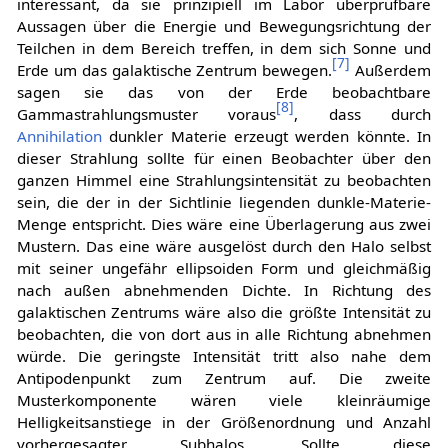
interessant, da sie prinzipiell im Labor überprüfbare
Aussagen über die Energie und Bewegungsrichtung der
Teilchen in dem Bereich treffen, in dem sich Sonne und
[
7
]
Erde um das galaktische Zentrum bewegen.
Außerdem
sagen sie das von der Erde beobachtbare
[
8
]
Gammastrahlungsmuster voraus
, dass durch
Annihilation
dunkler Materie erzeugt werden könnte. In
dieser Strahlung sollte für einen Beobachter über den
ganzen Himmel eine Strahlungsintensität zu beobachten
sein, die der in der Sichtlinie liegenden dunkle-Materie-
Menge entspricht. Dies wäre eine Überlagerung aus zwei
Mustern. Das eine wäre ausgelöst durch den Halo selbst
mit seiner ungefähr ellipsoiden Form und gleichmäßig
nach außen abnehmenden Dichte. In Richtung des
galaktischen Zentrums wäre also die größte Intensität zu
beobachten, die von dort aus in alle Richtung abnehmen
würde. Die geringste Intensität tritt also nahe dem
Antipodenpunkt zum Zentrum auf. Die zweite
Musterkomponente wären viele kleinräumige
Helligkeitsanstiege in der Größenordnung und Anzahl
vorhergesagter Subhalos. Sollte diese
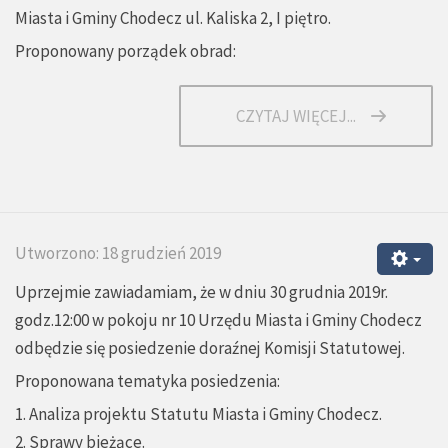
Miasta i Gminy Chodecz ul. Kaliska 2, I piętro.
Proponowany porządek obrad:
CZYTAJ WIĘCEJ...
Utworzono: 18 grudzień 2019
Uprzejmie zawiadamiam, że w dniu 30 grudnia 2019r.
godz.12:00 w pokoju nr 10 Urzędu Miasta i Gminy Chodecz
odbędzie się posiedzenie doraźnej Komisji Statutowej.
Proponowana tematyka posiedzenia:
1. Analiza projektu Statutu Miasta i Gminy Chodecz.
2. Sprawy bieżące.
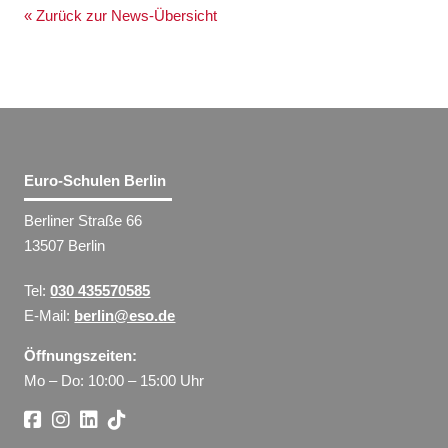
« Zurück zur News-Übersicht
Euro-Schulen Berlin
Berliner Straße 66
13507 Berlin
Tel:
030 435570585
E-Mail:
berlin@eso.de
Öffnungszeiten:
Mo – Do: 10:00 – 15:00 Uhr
○ ○ ○ ○
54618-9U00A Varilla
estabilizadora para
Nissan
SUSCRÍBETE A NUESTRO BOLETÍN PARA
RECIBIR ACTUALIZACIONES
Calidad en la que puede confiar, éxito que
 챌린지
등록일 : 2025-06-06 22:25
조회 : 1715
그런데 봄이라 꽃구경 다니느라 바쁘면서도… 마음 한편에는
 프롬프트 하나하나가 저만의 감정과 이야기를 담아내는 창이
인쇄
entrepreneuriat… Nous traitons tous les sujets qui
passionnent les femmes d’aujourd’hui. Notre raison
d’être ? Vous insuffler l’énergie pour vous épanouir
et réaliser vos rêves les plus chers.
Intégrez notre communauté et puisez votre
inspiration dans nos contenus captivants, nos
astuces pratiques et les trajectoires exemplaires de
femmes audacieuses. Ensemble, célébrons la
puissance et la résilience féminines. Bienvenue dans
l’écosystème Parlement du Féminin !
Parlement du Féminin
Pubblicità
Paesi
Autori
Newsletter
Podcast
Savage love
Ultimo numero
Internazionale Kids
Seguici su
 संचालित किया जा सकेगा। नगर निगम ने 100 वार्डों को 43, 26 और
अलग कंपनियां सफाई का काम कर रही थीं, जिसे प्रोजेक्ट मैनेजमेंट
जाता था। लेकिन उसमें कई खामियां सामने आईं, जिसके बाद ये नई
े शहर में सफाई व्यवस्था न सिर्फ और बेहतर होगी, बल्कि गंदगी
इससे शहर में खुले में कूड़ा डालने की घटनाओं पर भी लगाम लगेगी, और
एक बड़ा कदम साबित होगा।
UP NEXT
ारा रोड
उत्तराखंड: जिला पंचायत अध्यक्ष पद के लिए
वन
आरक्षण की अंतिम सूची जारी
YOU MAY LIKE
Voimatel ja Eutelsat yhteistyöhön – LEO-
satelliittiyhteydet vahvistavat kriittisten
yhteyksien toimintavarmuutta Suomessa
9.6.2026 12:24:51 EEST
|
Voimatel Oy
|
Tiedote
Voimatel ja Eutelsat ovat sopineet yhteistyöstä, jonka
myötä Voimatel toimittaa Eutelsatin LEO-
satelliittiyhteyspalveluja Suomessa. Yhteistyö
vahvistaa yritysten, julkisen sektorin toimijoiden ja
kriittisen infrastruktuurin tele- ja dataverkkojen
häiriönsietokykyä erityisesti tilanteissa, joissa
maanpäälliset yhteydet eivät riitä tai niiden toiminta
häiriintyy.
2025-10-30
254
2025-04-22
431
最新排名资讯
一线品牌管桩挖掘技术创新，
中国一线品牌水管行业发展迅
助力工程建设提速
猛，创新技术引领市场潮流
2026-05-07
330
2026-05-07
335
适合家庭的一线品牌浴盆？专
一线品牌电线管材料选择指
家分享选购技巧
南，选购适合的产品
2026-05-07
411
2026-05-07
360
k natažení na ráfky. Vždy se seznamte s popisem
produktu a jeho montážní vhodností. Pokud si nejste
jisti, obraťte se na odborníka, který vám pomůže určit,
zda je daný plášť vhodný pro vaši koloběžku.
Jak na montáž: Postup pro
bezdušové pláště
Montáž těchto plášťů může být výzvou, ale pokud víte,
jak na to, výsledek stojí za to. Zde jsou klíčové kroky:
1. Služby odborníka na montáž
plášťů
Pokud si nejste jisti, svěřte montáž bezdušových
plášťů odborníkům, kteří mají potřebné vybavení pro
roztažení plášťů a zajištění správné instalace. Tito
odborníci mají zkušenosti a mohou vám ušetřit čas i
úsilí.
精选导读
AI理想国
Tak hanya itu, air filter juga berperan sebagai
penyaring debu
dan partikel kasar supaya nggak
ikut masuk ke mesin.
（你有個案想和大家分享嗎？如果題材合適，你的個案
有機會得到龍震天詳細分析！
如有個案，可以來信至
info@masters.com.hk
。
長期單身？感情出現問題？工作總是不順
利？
○ ○ ○ ○
**DIRECTIONS FOR THIS TASK:**
Read through the records above and copy the lines that contain "Materie".

**TASK RESPONSE:**
dunkler Materie erzeugt werden könnte. In
sein, die der in der Sichtlinie liegenden dunkle-Materie-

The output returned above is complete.